Last week, Lifelock agreed to spend $12 million to settle claims over unfair and deceptive business practices and failed to protect customers’ personal information brought by the Federal Trade Commission and 35 state attorney generals.
According to FTC Chairman Jon Leibowitz:
“They developed a market to capitalize on consumers’ fear,” FTC Chairman Jon Leibowitz said at a news conference. “They were exaggerating the service they offered to consumers. This was a fairly egregious case of deceptive advertising.”
Consumers who signed up with the service as early as 2005 — about 1 million customers in all — will be eligible for refunds. The fine is steep for the firm, said Leibowitz.
“We’re taking all the money they had on hand,” he said.

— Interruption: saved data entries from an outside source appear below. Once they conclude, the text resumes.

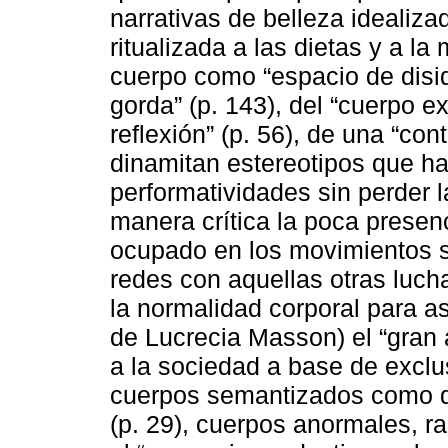
narrativas de belleza idealiz
ritualizada a las dietas y a la
cuerpo como “espacio de diside
gorda” (p. 143), del “cuerpo e
reflexión” (p. 56), de una “c
dinamitan estereotipos que ha
performatividades sin perder l
manera crítica la poca presen
ocupado en los movimientos so
redes con aquellas otras luch
la normalidad corporal para a
de Lucrecia Masson) el “gran a
a la sociedad a base de exclu
cuerpos semantizados como di
(p. 29), cuerpos anormales, r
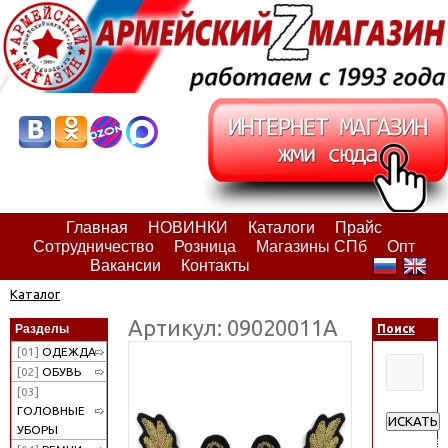
Главная
НОВИНКИ
Каталоги
Прайс
Сотрудничество
Розница
Магазины СПб
Опт
Вакансии
Контакты
Каталог
Артикул: 09020011А
Разделы
Поиск
[01]
ОДЕЖДА
[02]
ОБУВЬ
[03]
ГОЛОВНЫЕ
ИСКАТЬ
УБОРЫ
Расширен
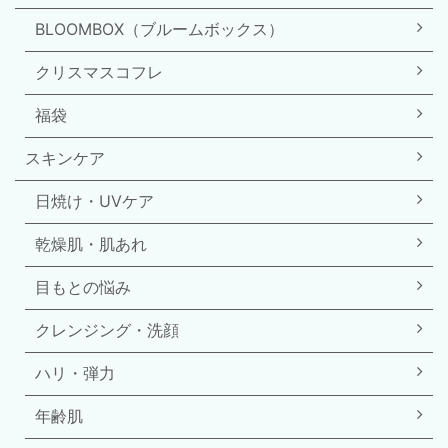
BLOOMBOX（ブルームボックス）
クリスマスコフレ
福袋
スキンケア
日焼け・UVケア
乾燥肌・肌あれ
目もとの悩み
クレンジング・洗顔
ハリ・弾力
年齢肌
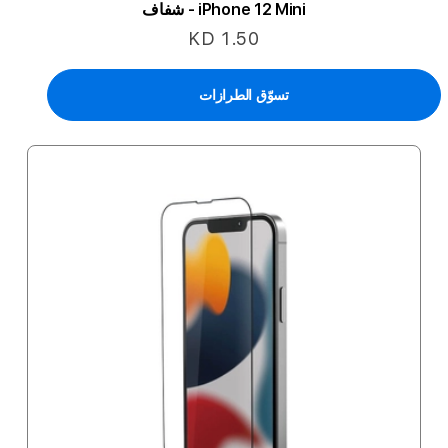
iPhone 12 Mini - شفاف
KD 1.50
تسوّق الطرازات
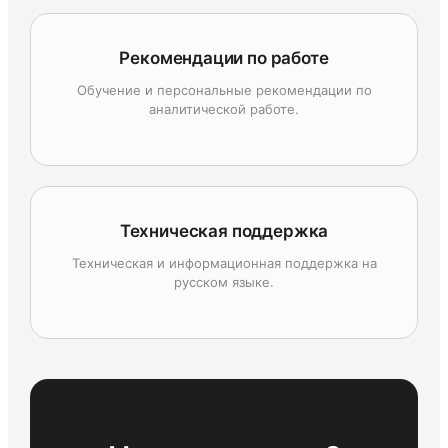
Рекомендации по работе
Обучение и персональные рекомендации по
аналитической работе.
Техническая поддержка
Техническая и информационная поддержка на
русском языке.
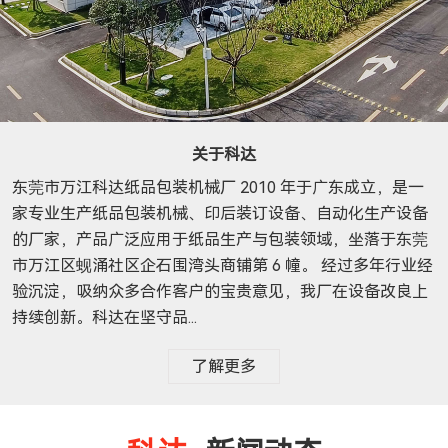
关于科达
东莞市万江科达纸品包装机械厂 2010 年于广东成立，是一
家专业生产纸品包装机械、印后装订设备、自动化生产设备
的厂家，产品广泛应用于纸品生产与包装领域，坐落于东莞
市万江区蚬涌社区企石围湾头商铺第 6 幢。 经过多年行业经
验沉淀，吸纳众多合作客户的宝贵意见，我厂在设备改良上
持续创新。科达在坚守品...
了解更多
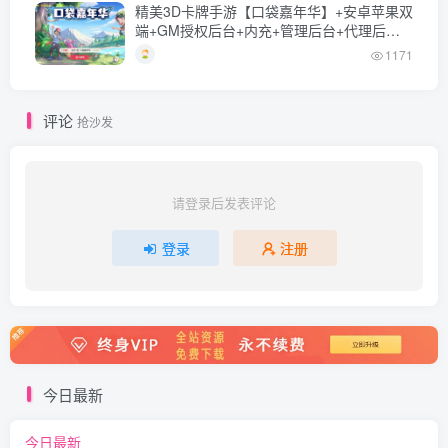
精美3D卡牌手游【口袋嘉年华】+安卓苹果双
端+GM授权后台+内充+管理后台+代理后台
+Linux一键全自动搭建脚本+Linux手工服务
1171
端+详细搭建教程
评论
抢沙发
请登录后发表评论
登录
注册
今日最新
今日最新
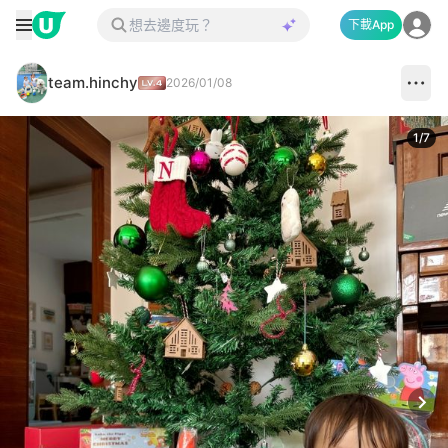
下載App
team.hinchy
2026/01/08
1
/
7
Next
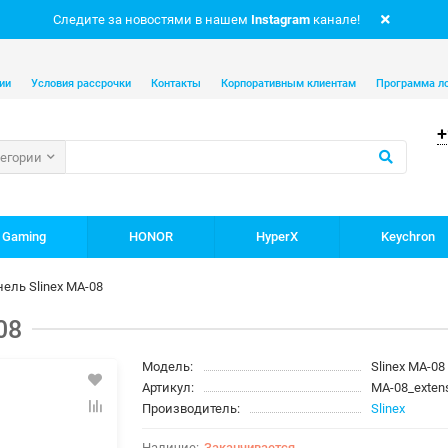
Следите за новостями в нашем
Instagram
канале!
ии
Условия рассрочки
Контакты
Корпоративным клиентам
Программа л
+
тегории
 Gaming
HONOR
HyperX
Keychron
ель Slinex MA-08
08
Модель:
Slinex MA-08
Артикул:
MA-08_exten
Производитель:
Slinex
Заканчивается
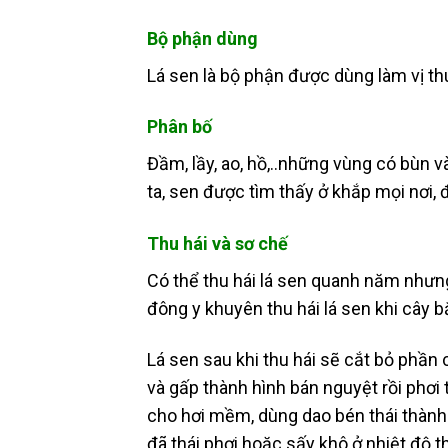
Bộ phận dùng
Lá sen là bộ phận được dùng làm vị thu
Phân bố
Đầm, lầy, ao, hồ,..những vùng có bùn v
ta, sen được tìm thấy ở khắp mọi nơi, 
Thu hái và sơ chế
Có thể thu hái lá sen quanh năm nhưng 
đông y khuyên thu hái lá sen khi cây b
Lá sen sau khi thu hái sẽ cắt bỏ phần
và gấp thành hình bán nguyệt rồi phơi
cho hơi mềm, dùng dao bén thái thành
đã thái phơi hoặc sấy khô ở nhiệt độ t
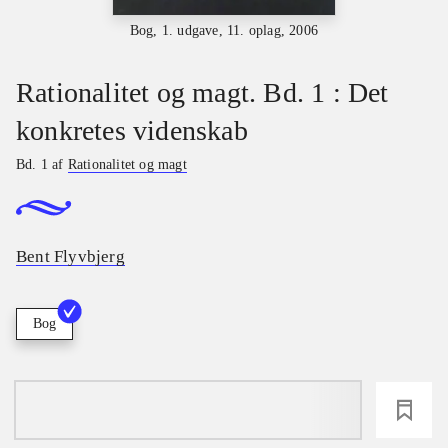
Bog, 1. udgave, 11. oplag, 2006
Rationalitet og magt. Bd. 1 : Det
konkretes videnskab
Bd. 1 af
Rationalitet og magt
Bent Flyvbjerg
Bog
loading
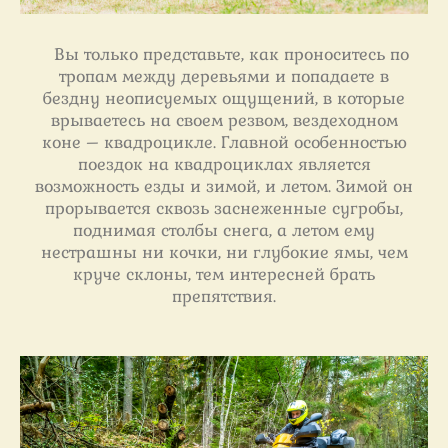
Вы только представьте, как проноситесь по
тропам между деревьями и попадаете в
бездну неописуемых ощущений, в которые
врываетесь на своем резвом, вездеходном
коне – квадроцикле. Главной особенностью
поездок на квадроциклах является
возможность езды и зимой, и летом. Зимой он
прорывается сквозь заснеженные сугробы,
поднимая столбы снега, а летом ему
нестрашны ни кочки, ни глубокие ямы, чем
круче склоны, тем интересней брать
препятствия.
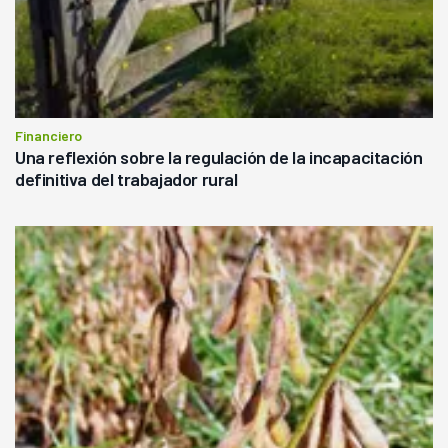
Financiero
Una reflexión sobre la regulación de la incapacitación
definitiva del trabajador rural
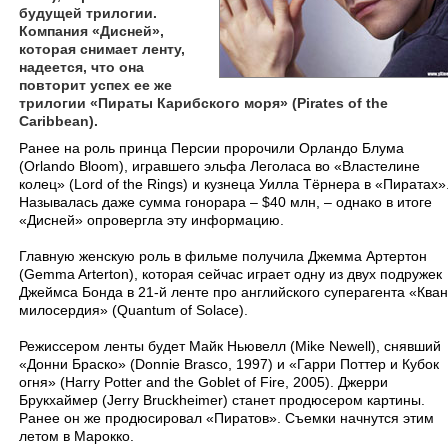
будущей трилогии.
Компания «Дисней»,
которая снимает ленту,
надеется, что она
повторит успех ее же
трилогии «Пираты Карибского моря» (Pirates of the
Caribbean).
Ранее на роль принца Персии пророчили Орландо Блума
(
Orlando Bloom
), игравшего эльфа Леголаса во «Властелине
колец» (
Lord of the Rings
) и кузнеца Уилла Тёрнера в «Пиратах»
Называлась даже сумма гонорара – $40 млн, – однако в итоге
«Дисней» опровергла эту информацию.
Главную женскую роль в фильме получила Джемма Артертон
(
Gemma Arterton
), которая сейчас играет одну из двух подружек
Джеймса Бонда в 21-й ленте про английского суперагента «Кван
милосердия» (
Quantum of Solace
).
Режиссером ленты будет Майк Ньювелл (
Mike Newell
), снявший
«Донни Браско» (
Donnie Brasco
, 1997) и «Гарри Поттер и Кубок
огня» (
Harry Potter and the Goblet of Fire
, 2005). Джерри
Брукхаймер (
Jerry Bruckheimer
) станет продюсером картины.
Ранее он же продюсировал «Пиратов». Съемки начнутся этим
летом в Марокко.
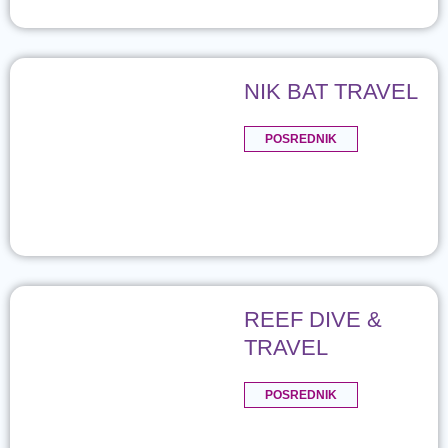
NIK BAT TRAVEL
POSREDNIK
REEF DIVE &
TRAVEL
POSREDNIK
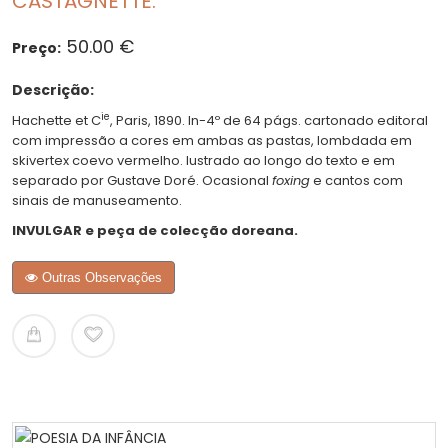
CASTAGNETTE.
50.00 €
Preço:
Descrição:
ie
Hachette et C
, Paris, 1890. In-4º de 64 págs. cartonado editoral
com impressão a cores em ambas as pastas, lombdada em
skivertex coevo vermelho. lustrado ao longo do texto e em
separado por Gustave Doré. Ocasional
foxing
e cantos com
sinais de manuseamento.
INVULGAR e peça de colecção doreana.
Outras Observações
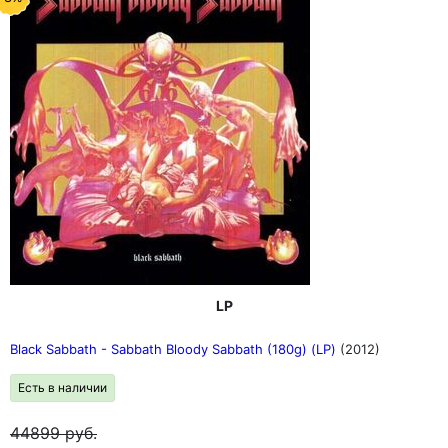
LP
Black Sabbath - Sabbath Bloody Sabbath (180g) (LP)
(2012)
Есть в наличии
44899
руб.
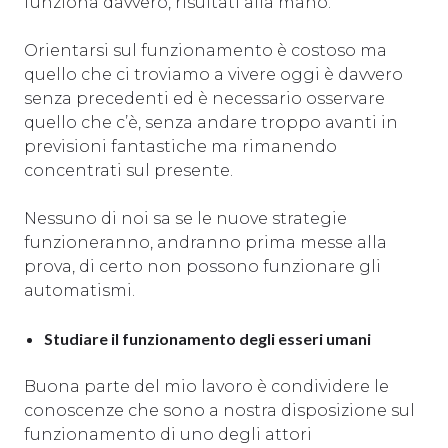
funziona davvero, risultati alla mano.
Orientarsi sul funzionamento è costoso ma
quello che ci troviamo a vivere oggi è davvero
senza precedenti ed è necessario osservare
quello che c’è, senza andare troppo avanti in
previsioni fantastiche ma rimanendo
concentrati sul presente.
Nessuno di noi sa se le nuove strategie
funzioneranno, andranno prima messe alla
prova, di certo non possono funzionare gli
automatismi.
Studiare il funzionamento degli esseri umani
Buona parte del mio lavoro è condividere le
conoscenze che sono a nostra disposizione sul
funzionamento di uno degli attori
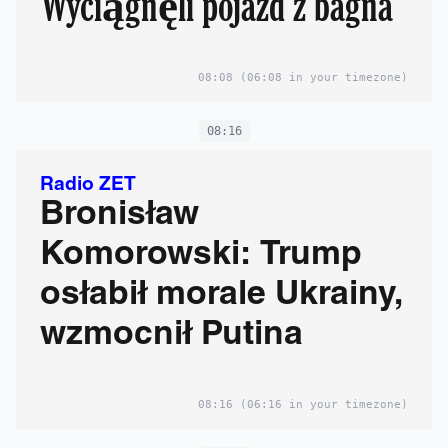
Wyciągnęli pojazd z bagna
08:08
(06:08 in your timezone)
08:16
Radio ZET
Bronisław
Komorowski: Trump
osłabił morale Ukrainy,
wzmocnił Putina
08:16
(06:16 in your timezone)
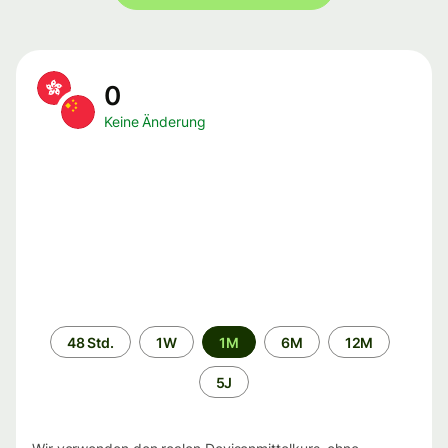
0
Keine Änderung
Zeitraum
48 Std.
1W
1M
6M
12M
5J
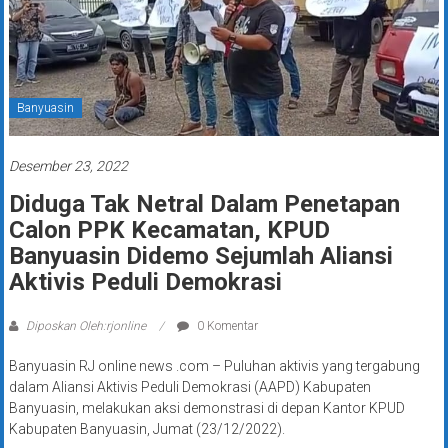
Banyuasin
Desember 23, 2022
Diduga Tak Netral Dalam Penetapan
Calon PPK Kecamatan, KPUD
Banyuasin Didemo Sejumlah Aliansi
Aktivis Peduli Demokrasi
Diposkan Oleh:rjonline
0 Komentar
Banyuasin RJ online news .com – Puluhan aktivis yang tergabung
dalam Aliansi Aktivis Peduli Demokrasi (AAPD) Kabupaten
Banyuasin, melakukan aksi demonstrasi di depan Kantor KPUD
Kabupaten Banyuasin, Jumat (23/12/2022).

The deceptive advertising the FTC is talking about is the suggestion Lifelock could provide absolute protection against identity theft. In one ad, the firm said it could make consumers’ personal information “useless to a criminal”.
Now I’ve always stated the best way to protect your identity involves some form of credit monitoring and the problem with companies like Lifelock is the lack of such services. It’s good to see the FTC back me up on this. I’ve read many reviews from “Identity theft experts” promoting Lifelock and promising the sky.
Does that mean Lifelock doesn’t provide value? Certainly not. Most of the allegations were centered around the early years of Lifelock’s marketing campaign where CEO Todd Davis plastered his social security number all over the airwaves and billboards. Those ads did get our attention didn’t they?
Lifelock today has moved away from fraud alerts and especially with their Command Center™, they’ve evolved into a comprehensive identity protection service. You can read our original Lifelock review or our Lifelock Command Center review here.
The other charge about mishandling consumer data is much more serious and something a little unsettling. In its complaint against Lifelock, the FTC alleges Lifelock:
- Did not encrypt data, but stored and transmitted it in clear text.
- Failed to require employees to use hard-to-guess passwords.
- Did not install patches and critical updates.
- Did not plan for common vulnerabilities to their network, including SQL injection attacks.
- Did not install antivirus software on employee computers.
- Allowed faxes with personal information to be available in open office area.
This is beyond my comprehension how a company whose core business centers around identity theft protection can maintain such poor security measure regarding the handling of sensitive consumer data. I’m sure Lifelock as a company will survive and having to pay $12 million as a fine will be certainly force any changes that need to be made.
LifeLock CEO Todd Davis said his firm has addressed all concerns raised by the FTC and has long since abandoned many of the techniques the agency said were misleading.
I guess it’s still early days in the identity theft protection industry.